José Vicente

Personal information
- Full name: José Ignacio Vicente Chandler
- Born: 3 February 1922 Santurce, San Juan, Puerto Rico
- Died: 5 July 2022 (aged 100) San Juan, Puerto Rico

Sport
- Sport: Athletics
- Event: Pole vault

Medal record
Men's athletics
Representing Puerto Rico
Central American and Caribbean Games
| Gold medal – first place | 1946 Barranquilla | Pole vault |
| Gold medal – first place | 1950 Guatemala City | Pole vault |

= José Vicente (pole vaulter) =

Puerto Rican academic and pole vaulter (1922–2022)

José Ignacio Vicente Chandler (3 February 1922 – 5 July 2022) was a Puerto Rican pole vaulter and academic. His first career medal was a gold medal earned at the 1946 Central American and Caribbean Games, where he won it again at the subsequent Games. He has also competed for Puerto Rico at the 1948 Summer Olympics and 1952 Summer Olympics. After his sporting career, he became an academic and specialized in the study of coffee.

==Biography==
José Ignacio Vicente Chandler was born on 3 February 1922 in Santurce, San Juan, Puerto Rico. As an athlete, he competed in athletics for Puerto Rico. His first major international medal was earned at the 1946 Central American and Caribbean Games held in Barranquilla, Colombia. He won the gold medal in the men's pole vault with a height of 3.98 metres.
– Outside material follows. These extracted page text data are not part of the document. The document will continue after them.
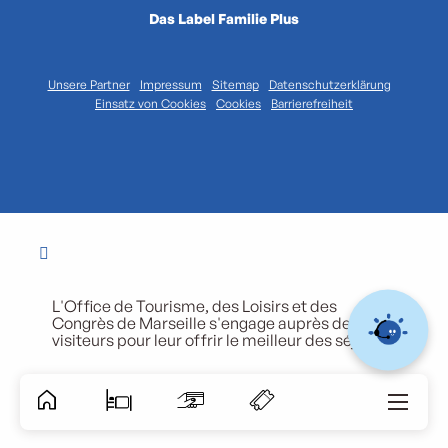
Das Label Familie Plus
Unsere Partner
Impressum
Sitemap
Datenschutzerklärung
Einsatz von Cookies
Cookies
Barrierefreiheit
L'Office de Tourisme, des Loisirs et des
Congrès de Marseille s'engage auprès de ses
visiteurs pour leur offrir le meilleur des séjours.
Accessibili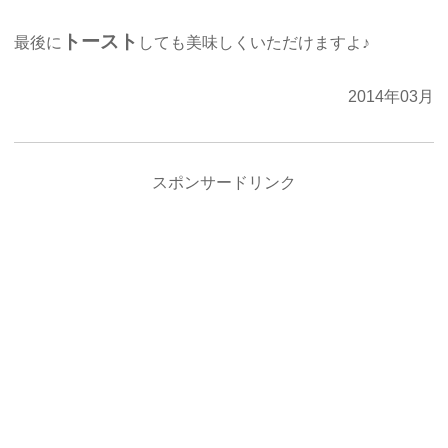
トースト
最後に
しても美味しくいただけますよ♪
2014年03月
スポンサードリンク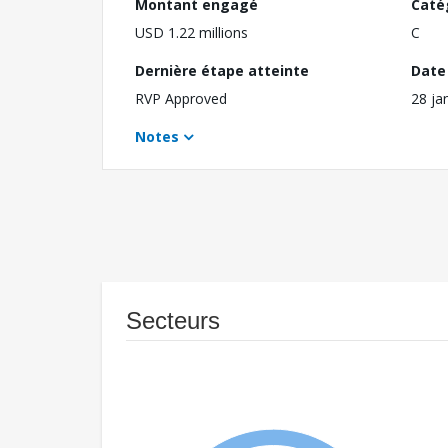
Montant engagé
Caté
USD 1.22 millions
C
Dernière étape atteinte
Date 
RVP Approved
28 ja
Notes
Secteurs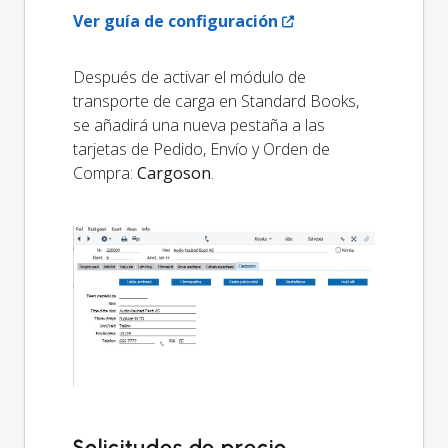
Ver guía de configuración
Después de activar el módulo de
transporte de carga en Standard Books,
se añadirá una nueva pestaña a las
tarjetas de Pedido, Envío y Orden de
Compra:
Cargoson
.
Solicitudes de precio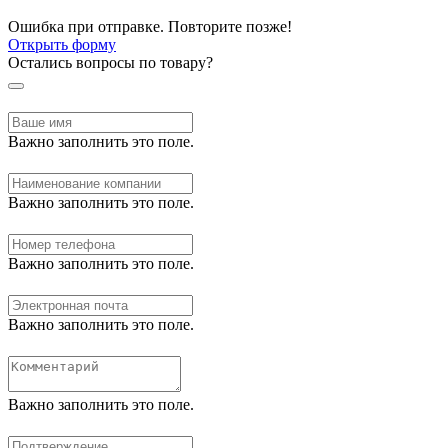
Ошибка при отправке. Повторите позже!
Открыть форму
Остались вопросы по товару?
Важно заполнить это поле.
Важно заполнить это поле.
Важно заполнить это поле.
Важно заполнить это поле.
Важно заполнить это поле.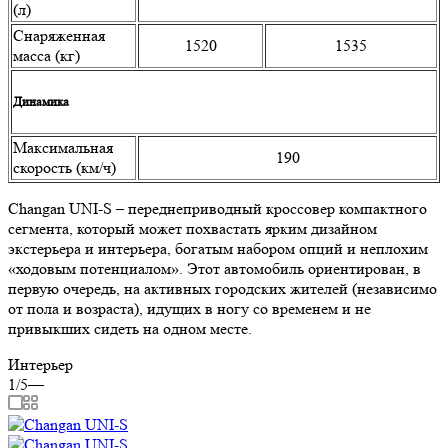
(л)
Снаряженная
1520
1535
масса (кг)
Динамика
Максимальная
190
скорость (км/ч)
Changan UNI-S – переднеприводный кроссовер компактного
сегмента, который может похвастать ярким дизайном
экстерьера и интерьера, богатым набором опций и неплохим
«ходовым потенциалом». Этот автомобиль ориентирован, в
первую очередь, на активных городских жителей (независимо
от пола и возраста), идущих в ногу со временем и не
привыкших сидеть на одном месте.
Интерьер
1/5
—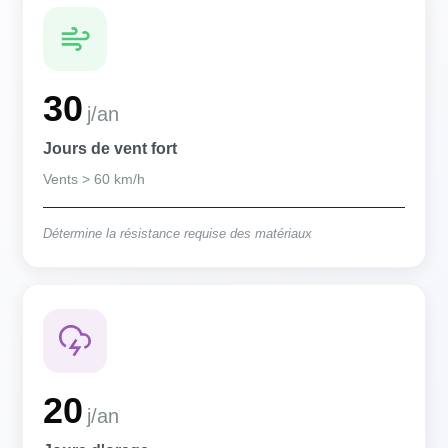
30
j/an
Jours de vent fort
Vents > 60 km/h
Détermine la résistance requise des matériaux
20
j/an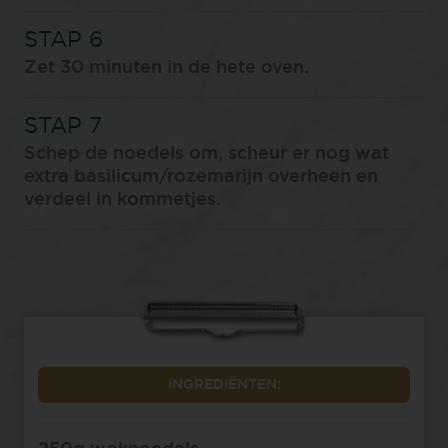
Zet 30 minuten in de hete oven.⁠
️Schep de noedels om, scheur er nog wat
extra basilicum/rozemarijn overheen en
verdeel in kommetjes.⁠
INGREDIËNTEN: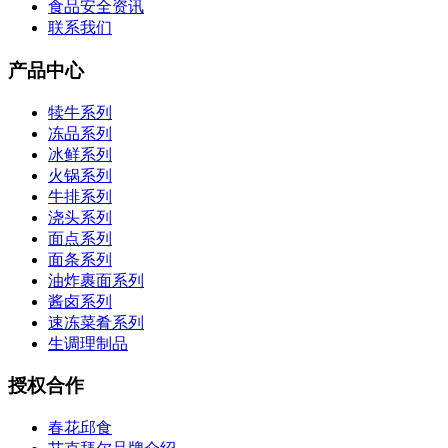
食品安全资讯
联系我们
产品中心
犊牛系列
冻品系列
冰鲜系列
火锅系列
牛排系列
浇头系列
面点系列
面条系列
油炸裹面系列
酱卤系列
速冻菜肴系列
生调理制品
授权合作
春花邱食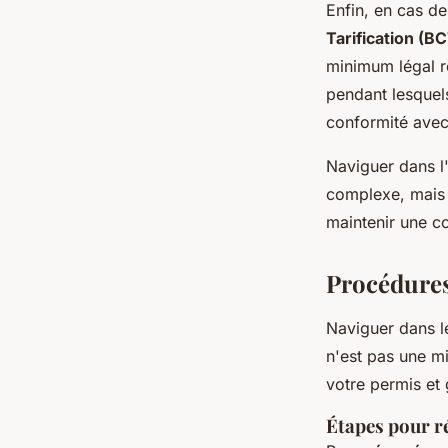
Enfin, en cas de
Tarification (B
minimum légal r
pendant lesquels
conformité avec 
Naviguer dans l
complexe, mais 
maintenir une co
Procédures
Naviguer dans l
n'est pas une m
votre permis et 
Étapes pour r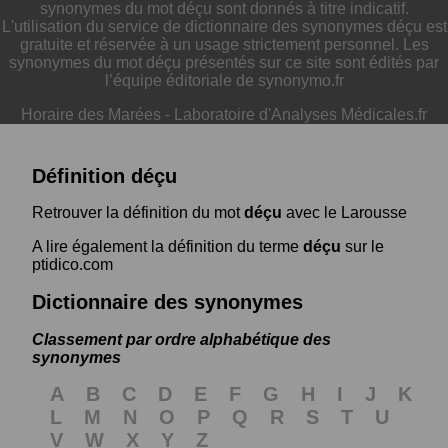
synonymes du mot déçu sont donnés à titre indicatif.
L'utilisation du service de dictionnaire des synonymes déçu est
gratuite et réservée à un usage strictement personnel. Les
synonymes du mot déçu présentés sur ce site sont édités par
l’équipe éditoriale de synonymo.fr
Horaire des Marées
-
Laboratoire d'Analyses Médicales.fr
Définition déçu
Retrouver la définition du mot
déçu
avec le Larousse
A lire également la définition du terme
déçu
sur le
ptidico.com
Dictionnaire des synonymes
Classement par ordre alphabétique des
synonymes
A
B
C
D
E
F
G
H
I
J
K
L
M
N
O
P
Q
R
S
T
U
V
W
X
Y
Z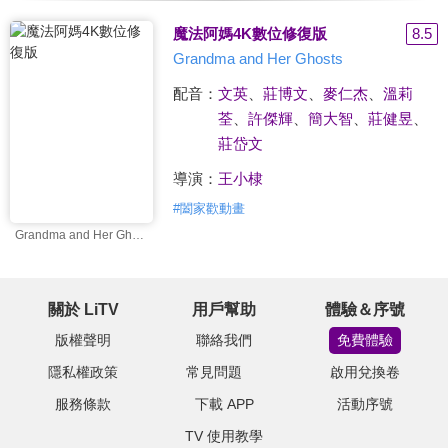
魔法阿媽4K數位修復版
8.5
Grandma and Her Ghosts
配音：
文英
、
莊博文
、
麥仁杰
、
溫莉
荃
、
許傑輝
、
簡大智
、
莊健昱
、
莊岱文
導演：
王小棣
#
闔家歡動畫
Grandma and Her Ghosts
關於 LiTV
用戶幫助
體驗＆序號
版權聲明
聯絡我們
免費體驗
隱私權政策
常見問題
啟用兌換卷
服務條款
下載 APP
活動序號
TV 使用教學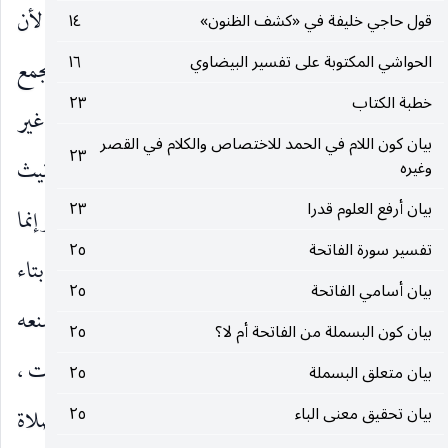
كأذرعات ، وإنما نون وكسر وفيه العلمية والتأنيث لأن
قول حاجي خليفة في «كشف الظنون»
١٤
الحواشي المكتوبة على تفسير البيضاوي
١٦
تنوين الجمع تنوين المقابلة لا تنوين التمكين ولذلك يجمع
خطبة الكتاب
٢٣
مع اللام ، وذهاب الكسرة تبع ذهاب التنوين من غير
بيان كون اللام في الحمد للاختصاص والكلام في القصر
٢٣
عوض لعدم الصرف ، وهنا ليس كذلك. أو لأن التأنيث
وغيره
بيان أرفع العلوم قدرا
٢٣
إما أن يكون بالتاء المذكورة وهي ليست تاء تأنيث. وإنما
تفسير سورة الفاتحة
٢٥
هي مع الألف التي قبلها علامة جمع المؤنث ، أو بتاء
بيان أسامي الفاتحة
٢٥
مقدرة كما في سعاد ولا يصح تقديرها لأن المذكورة تمنعه
بيان كون البسملة من الفاتحة أم لا؟
٢٥
من حيث إنها كالبدل لها لاختصاصها بالمؤنث كتاء بنت ،
بيان متعلق البسملة
٢٥
بيان تحقيق معنى الباء
٢٥
وإنما سمي الموقف عرفة لأنه نعت لإبراهيم عليه الصلاة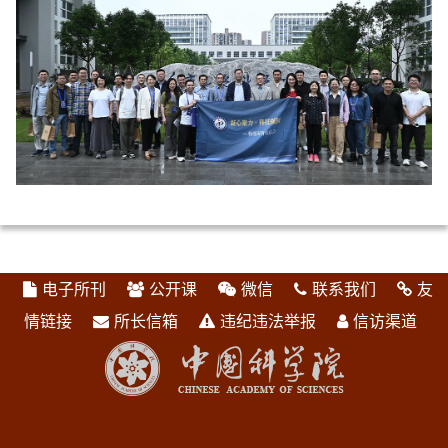
电子所刊
公开课
微信
联系我们
友
情链接
所长信箱
违纪违法举报
信访渠道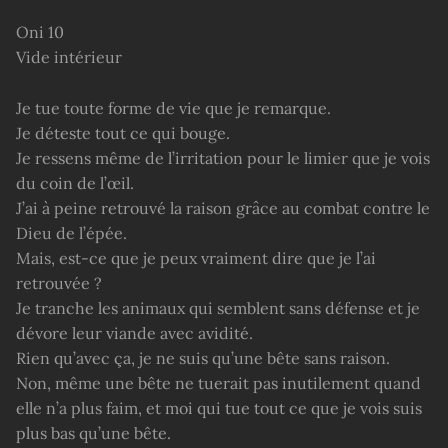
Oni 10
Vide intérieur
Je tue toute forme de vie que je remarque.
Je déteste tout ce qui bouge.
Je ressens même de l’irritation pour le limier que je vois
du coin de l’œil.
J’ai à peine retrouvé la raison grâce au combat contre le
Dieu de l’épée.
Mais, est-ce que je peux vraiment dire que je l’ai
retrouvée ?
Je tranche les animaux qui semblent sans défense et je
dévore leur viande avec avidité.
Rien qu’avec ça, je ne suis qu’une bête sans raison.
Non, même une bête ne tuerait pas inutilement quand
elle n’a plus faim, et moi qui tue tout ce que je vois suis
plus bas qu’une bête.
Vicente was selected to compete for Puerto Rico at the 1948 Summer Olympics held in London, England, for the Puerto Rico's first appearance at any of the Summer Games. There, he was designated as the flag bearer for Puerto Rico during the opening ceremony. He competed in the qualifying round of the men's pole vault on 31 July and qualified for the finals after reaching a distance of 4.00 metres. In the finals, he placed equal ninth overall with a height of 3.95 metres. In the same year, he set a personal best in the event with 4.14 metres.

After the 1948 Summer Games, he was selected to compete at the 1950 Central American and Caribbean Games held in Guatemala City. He again won the gold medal in the men's pole vault, recording a mark of 4.10 metres. Two years later, he competed for Puerto Rico at the 1952 Summer Olympics in the same event, though did not qualify for the finals after failing to clear any height.

Upon retiring from sport, Vicente became an academic and became an expert in agriculture, especially in coffee. He worked for forty years at the Puerto Rican Agricultural Research Service (ARS) and was inducted into the ARS Hall of Fame in 1988. During his academic career, he examined multiple factors of coffee production in Puerto Rico such as picking efficiency and how it affects production. He later died on 5 July 2022 in San Juan, Puerto Rico, at the age of 100.